Tiramisù descrive perfettamente l’andamento ondivago e incerto di un lungometraggio che poggia le radici sulla gestualità e presenza scenica di De Luigi e tentenna a mantenere un ritmo frizzante e sostenuto per l’intero lasso narrativo, scivolando in un finale che cambia repentinamente registro e adotta la chiave romantico-sentimentale per ribaltare gli schemi. L’artista romagnolo si avventura in un’operazione differente rispetto alle precedenti e nel triplice ruolo di attore, sceneggiatore e regista manifesta una certa timidezza nel voler osare e spingersi con coraggio fino in fondo, aprendo numerose parentesi tematiche senza mai chiuderle.

Un’approccio confuso e insicuro, poco rivolto alla diversificazione e troppo ancorato ad una visione del cinema puramente consumistico.
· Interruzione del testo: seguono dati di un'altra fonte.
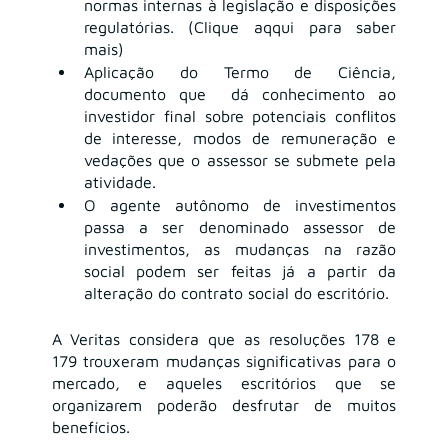
normas internas à legislação e disposições 
regulatórias. (Clique aqqui para saber 
mais)
Aplicação do Termo de Ciência, 
documento que  dá conhecimento ao 
investidor final sobre potenciais conflitos 
de interesse, modos de remuneração e 
vedações que o assessor se submete pela 
atividade.
O agente autônomo de investimentos 
passa a ser denominado assessor de 
investimentos, as mudanças na razão 
social podem ser feitas já a partir da 
alteração do contrato social do escritório.
A Veritas considera que as resoluções 178 e 
179 trouxeram mudanças significativas para o 
mercado, e aqueles escritórios que se 
organizarem poderão desfrutar de muitos 
benefícios. 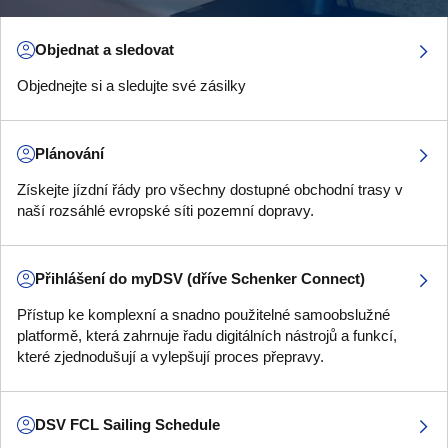
Objednat a sledovat
Objednejte si a sledujte své zásilky
Plánování
Získejte jízdní řády pro všechny dostupné obchodní trasy v
naší rozsáhlé evropské síti pozemní dopravy.
Přihlášení do myDSV (dříve Schenker Connect)
Přístup ke komplexní a snadno použitelné samoobslužné
platformě, která zahrnuje řadu digitálních nástrojů a funkcí,
které zjednodušují a vylepšují proces přepravy.
DSV FCL Sailing Schedule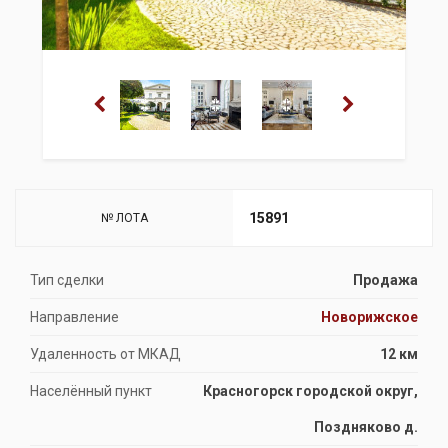
15891
№ ЛОТА
Тип сделки
Продажа
Направление
Новорижское
Удаленность от МКАД
12 км
Населённый пункт
Красногорск городской округ,
Поздняково д.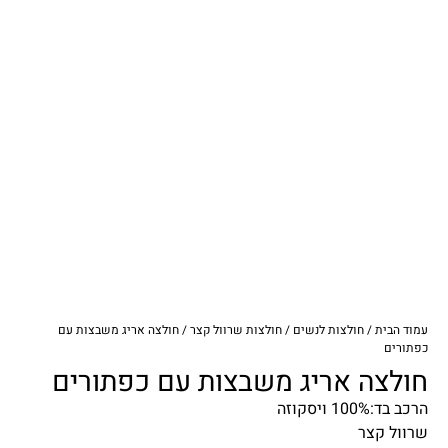
עמוד הבית
/
חולצות לנשים
/
חולצות שרוול קצר
/ חולצה אריג משבצות עם
כפתורים
חולצה אריג משבצות עם כפתורים
הרכב בד:100% ויסקוזה
שרוול קצר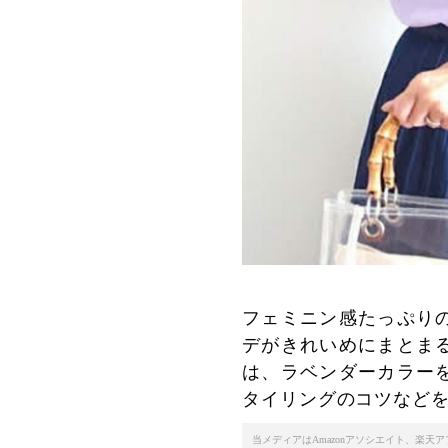
フェミニン感たっぷり
デがきれいめにまとま
は、ラベンダーカラー
タイリングのコツなど
当メディアはAmazonアソシエイト、楽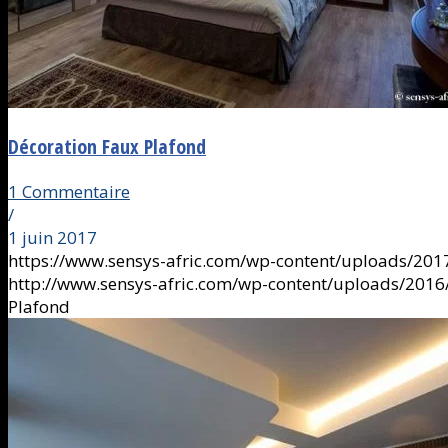
Décoration Faux Plafond
1 Commentaire
/
1 juin 2017
https://www.sensys-afric.com/wp-content/uploads/20
http://www.sensys-afric.com/wp-content/uploads/201
Plafond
Guizzo e originalità non trovano terreno fertile in un’opera a tratti divertente e spensierata che va ad inserirsi nel grande calderone e nel panorama assuefatto di prodotti funzionali alle logiche di mercato e ad una comicità leggera e sempre più logora. La metafora del Tiramisù quale parabola altalenante della nostra esistenza richiedeva un’attenzione più accurata nella sua formulazione e una coerenza nella scrittura che in futuro, se mai la carriera da regista di De Luigi dovesse continuare, necessita di maggior applicazione. Un esordio onesto per un film ordinario.